Question

Four wires are made from the same material. Which wire has the lowest resistance?
A. Length of wire/cm$-20$, Diameter of wire/mm$-0.20$
B. Length of wire/cm$-20$, Diameter of wire/mm$-0.40$
C. Length of wire/cm$-40$, Diameter of wire/mm$-0.20$
D. Length of wire/cm$-40$, Diameter of wire/mm$-0.40$

Answer 1

Hint: To solve this question we will use the formula of resistance that gives a relation between the area of the wire, the length of the wire and the corresponding resistance. According to the formula resistance is directly proportional to the length of the wire and is inversely proportional to the area of the diameter.

Complete answer:
Let us first write down the formula for resistance of a wire:
$R=\rho \dfrac{l}{A}$
Here, $\rho $ is the resistivity of the wire, $l$ is the length of the wire and $A$ is the cross-sectional area of the wire.
We know that the cross sectional of a wire in terms of the diameter of the wire is:
$A=\pi \dfrac{{{d}^{2}}}{4}$
If we substitute the value of cross-sectional are in the equation of resistance, then we would get:
$R=\dfrac{4\rho l}{\pi {{d}^{2}}}$
On observing the equation, we can conclude that:
$R\propto l$
And,
$R\propto \dfrac{1}{{{d}^{2}}}$
This means that the wire with lowest resistance must have the lowest length of the wire and the highest magnitude of diameter. If we check the options, we can see that the correct choice must be the wire which has length of wire/cm$-20$ and Diameter of wire/mm$-0.40$.
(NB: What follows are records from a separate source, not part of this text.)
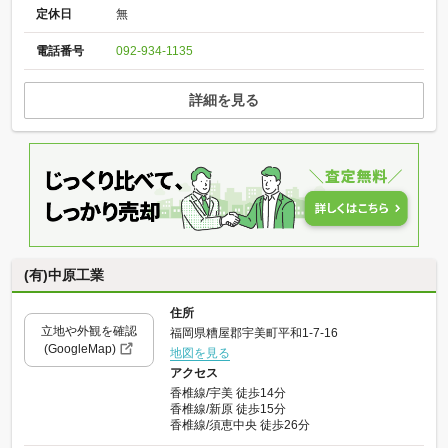
定休日
無
電話番号
092-934-1135
詳細を見る
(有)中原工業
住所
立地や外観を確認
福岡県糟屋郡宇美町平和1-7-16
(GoogleMap)
地図を見る
アクセス
香椎線/宇美 徒歩14分
香椎線/新原 徒歩15分
香椎線/須恵中央 徒歩26分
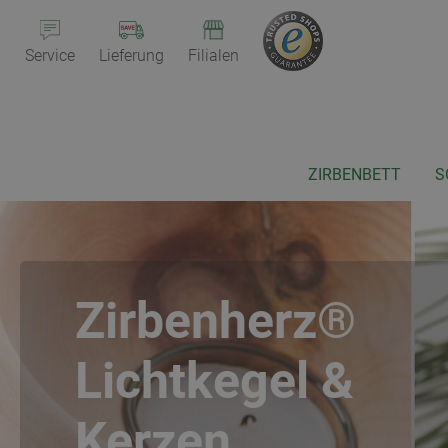
Service
Lieferung
Filialen
ZIRBENBETT
S
Zirbenherz®
Lichtkegel &
Kerzen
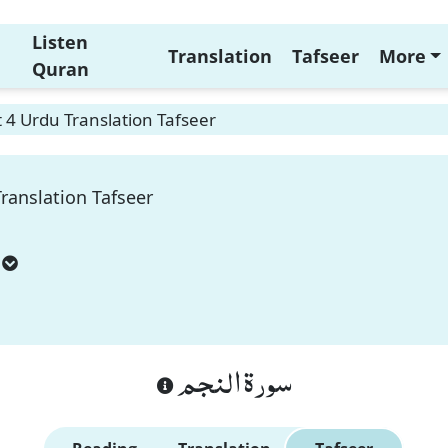
Listen
Translation
Tafseer
More
Quran
4 Urdu Translation Tafseer
ranslation Tafseer
سورة النجم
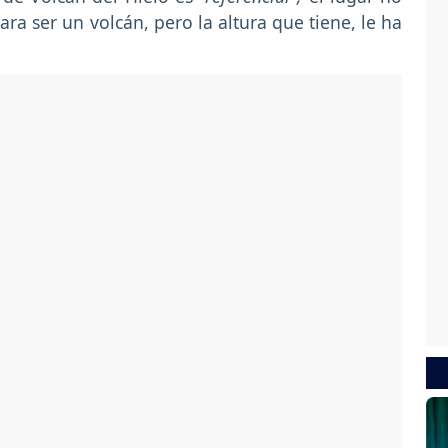
ra ser un volcán, pero la altura que tiene, le ha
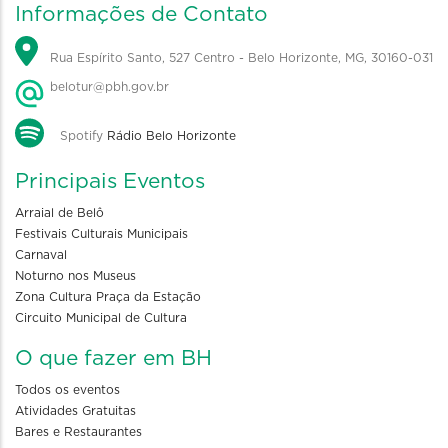
Informações de Contato
Rua Espírito Santo, 527 Centro - Belo Horizonte, MG, 30160-031
belotur@pbh.gov.br
Spotify
Rádio Belo Horizonte
Principais Eventos
Arraial de Belô
Festivais Culturais Municipais
Carnaval
Noturno nos Museus
Zona Cultura Praça da Estação
Circuito Municipal de Cultura
O que fazer em BH
Todos os eventos
Atividades Gratuitas
Bares e Restaurantes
So, the correct answer is “Option B”.

Note: Resistance of a wire is the property by which it tries to oppose the flow of electric current through the wire when a voltage difference is applied to it. If the wires are made up of the same material then they will have the same value of resistivity. The factors that decide which wire would have a higher or lower resistivity are length and the area of the wires.